▶ _What you are asked to do_: Set down the data below from its first line to the line holding "OFICIAL. DNA: Sorin Mîndruțescu a pretins și", inclusive; omit all pictures.

-- Material provided follows --

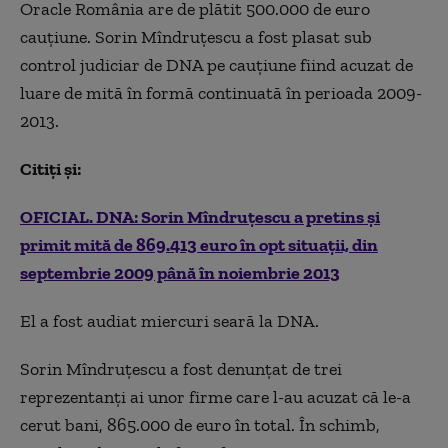
Oracle România are de plătit 500.000 de euro
cauțiune. Sorin Mîndruțescu a fost plasat sub
control judiciar de DNA pe cauțiune fiind acuzat de
luare de mită în formă continuată în perioada 2009-
2013.
Citiţi şi:
OFICIAL. DNA: Sorin Mîndruțescu a pretins și
primit mită de 869.413 euro în opt situații, din
septembrie 2009 până în noiembrie 2013
El a fost audiat miercuri seară la DNA.
Sorin Mîndruțescu a fost denunțat de trei
reprezentanți ai unor firme care l-au acuzat că le-a
cerut bani, 865.000 de euro în total. În schimb,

-- Material provided concluded --

▶ _Written response_:
Oracle România are de plătit 500.000 de euro
cauțiune. Sorin Mîndruțescu a fost plasat sub
control judiciar de DNA pe cauțiune fiind acuzat de
luare de mită în formă continuată în perioada 2009-
2013.
Citiţi şi:
OFICIAL. DNA: Sorin Mîndruțescu a pretins și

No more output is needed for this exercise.